70
votes

Can anybody give a high level intuition about when to use each of them?

References:

3
Use whichever one you know how to apply to your problem. Some problems map better to one or the other, and this will naturally be reflected in your thinking. - Ben Voigt
But are they equivalent? I do not think so. Are std::async made only to make life easier or to solve a previous C++ problem? - Javi
Interesting reading (regarding std::async) if using g++: async(f) isn't., and also this - Natan Streppel
@JaviV: They solve the same problem (concurrency) at very different levels of abstraction. - Ben Voigt
@JaviV They are mostly unrelated concerns (deferred asyncs won't even execute on a different thread than the one waiting for it). They are sometimes mostly equivalent conceptually (e.g. start a few tasks and immediately get the corresponding futures or join the corresponding threads). Sometimes they are complementary (e.g. creating lots of deferred asyncs where the associated futures are executed on a thread pool). Sometimes only one of the two concepts is relevant to a problem (e.g. threads only as monitoring or GUI threads; deferred asyncs only to implement lazy evaluation) - Come Raczy

3 Answers

50
votes

It's not really an either-or thing - you can use futures (together with promises) with manually created std::threads. Using std::async is a convenient way to fire off a thread for some asynchronous computation and marshal the result back via a future but std::async is rather limited in the current standard. It will become more useful if the suggested extensions to incorporate some of the ideas from Microsoft's PPL are accepted.

Currently, std::async is probably best suited to handling either very long running computations or long running IO for fairly simple programs. It doesn't guarantee low overhead though (and in fact the way it is specified makes it difficult to implement with a thread pool behind the scenes), so it's not well suited for finer grained workloads. For that you either need to roll your own thread pools using std::thread or use something like Microsoft's PPL or Intel's TBB.

You can also use std::thread for 'traditional' POSIX thread style code written in a more modern and portable way.

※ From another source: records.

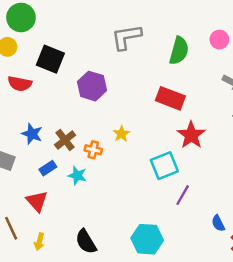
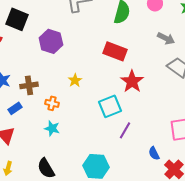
brown cross: (65, 140) -> (29, 85), turned 30
orange cross: (93, 150) -> (52, 103), moved
cyan star: (77, 175) -> (52, 128), moved

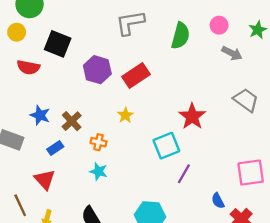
gray arrow: (166, 38) -> (232, 53), moved
red rectangle: (115, 51) -> (136, 75), moved, turned -55
brown cross: (29, 85) -> (72, 121), turned -36

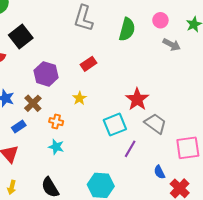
gray L-shape: (130, 23) -> (84, 18), turned -64
black square: (58, 44) -> (21, 36), turned 30
purple hexagon: (97, 70) -> (46, 74), moved
red rectangle: (136, 75) -> (89, 64), size x0.7
gray trapezoid: (246, 100) -> (155, 124), moved

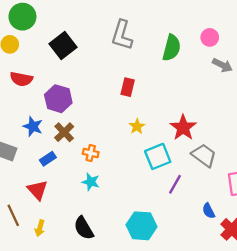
black square: (21, 36) -> (63, 46), moved
red rectangle: (89, 64) -> (128, 87), turned -42
purple hexagon: (46, 74) -> (58, 99), moved
yellow star: (79, 98) -> (137, 126), moved

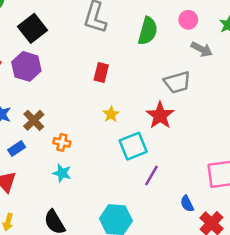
purple hexagon: (58, 99) -> (26, 66), moved
gray trapezoid: (204, 155) -> (177, 82), moved, turned 128

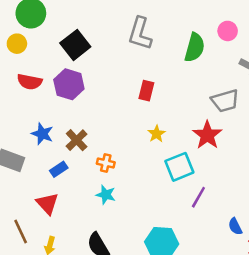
pink circle: (188, 20) -> (228, 31), moved

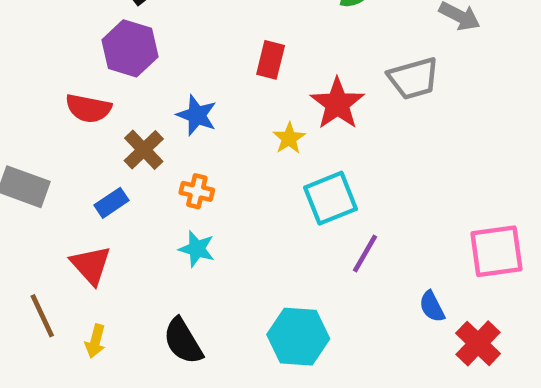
red semicircle: (30, 82) -> (88, 108), moved
blue star: (42, 134) -> (197, 115), moved
red star: (207, 135) -> (337, 104), moved

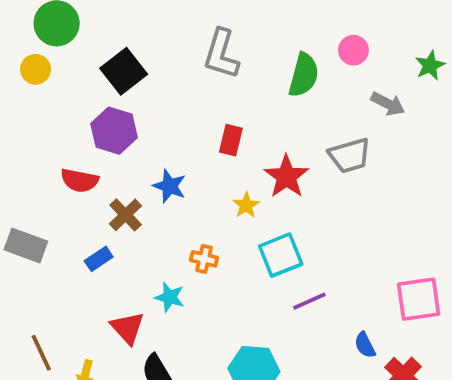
orange cross: (197, 191) -> (204, 259), moved
purple line: (365, 254) -> (309, 301), turned 36
red triangle: (91, 265) -> (127, 328), moved

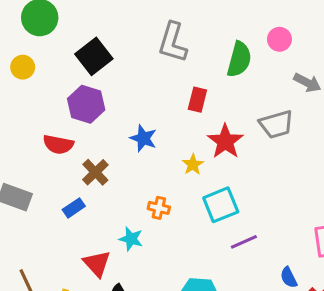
yellow circle: (36, 69) -> (23, 67), moved
red rectangle: (231, 140) -> (197, 100), moved
blue star: (170, 186) -> (143, 138), moved

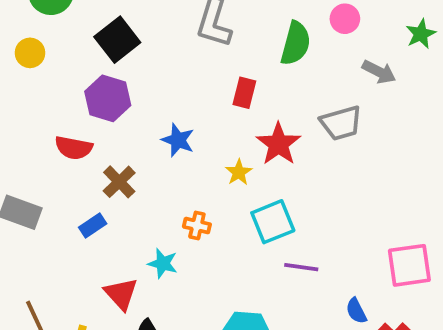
purple line: (244, 242) -> (301, 267), turned 32

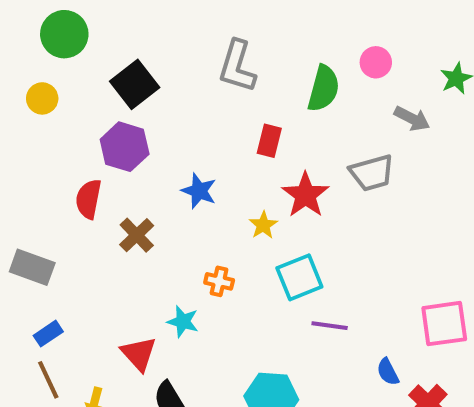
red semicircle: (74, 148) -> (88, 199), turned 90
blue rectangle: (93, 225) -> (48, 334), moved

Bartosz Milewski discusses some of the limitations of the way std::async is currently specified in his article Async Tasks in C++11: Not Quite There Yet

9
votes

One simple reason I've found is the case when you want a way to detect (via polling) whether an asynchronous job is done. With std::thread, you have to manage it yourself. With std::async you can query std::future::valid() (or use std::future::wait_for/wait_until(...)) to know when it is done.

7
votes

One use-case of using std::futrue over std::thread is you want to call a function which returns a value. When you want return value of the function, you can call get() method of future.

std::thread doesn't provide a direct way to get the return value of the function.